2011 when lion hunter, Donnie Fenn, was running his hounds southeast of Tucson and they treed a jaguar, twice. The first time was legal but the second met the criteria for harassment under the Endangered Species Act. Fenn had failed to control his hounds after the first encounter and then chose to stand close by photographing the “aggressive” cat. Joyous letters and emails about the return of the rosetted myth to Arizona followed. Then silence.

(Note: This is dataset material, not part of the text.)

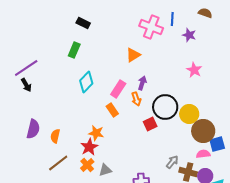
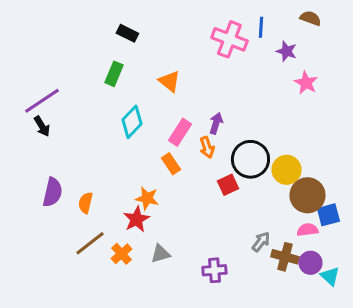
orange triangle: (133, 55) -> (169, 81), moved, turned -49
pink star: (194, 70) -> (306, 83), moved
orange cross: (87, 165) -> (121, 254), moved

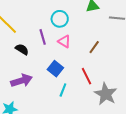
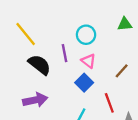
black semicircle: (22, 49) -> (40, 65), size x1.5
blue square: (55, 69) -> (84, 83), moved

The aforementioned jaguar is named “El Jefe” and starts making the rounds in front of cameras maintained by a University of Arizona jaguar study. Several principles on the project were involved in the capture and cover-up of Macho B’s snaring. When the project ended the public wasn’t told what it had gotten for its tax dollars. Then, in 2016, a video of El Jefe was released by a researcher on the project in an attempt to force the data into the public sphere. The world blew up with El Jefe’s image walking toward the camera with his head slung low. His eyes seemed to connect with the viewers’. He was breathtaking. The interest lasted about ten days.
Celebrating jaguars is joyous and hopeful. Condemning their deaths, like Macho B’s and more recently Yo’oko’s (poached in Sonora, 2018) is righteous and necessary. But, what about the in-between? Who is holding the entities encountering and “researching” the jaguar to a high standard?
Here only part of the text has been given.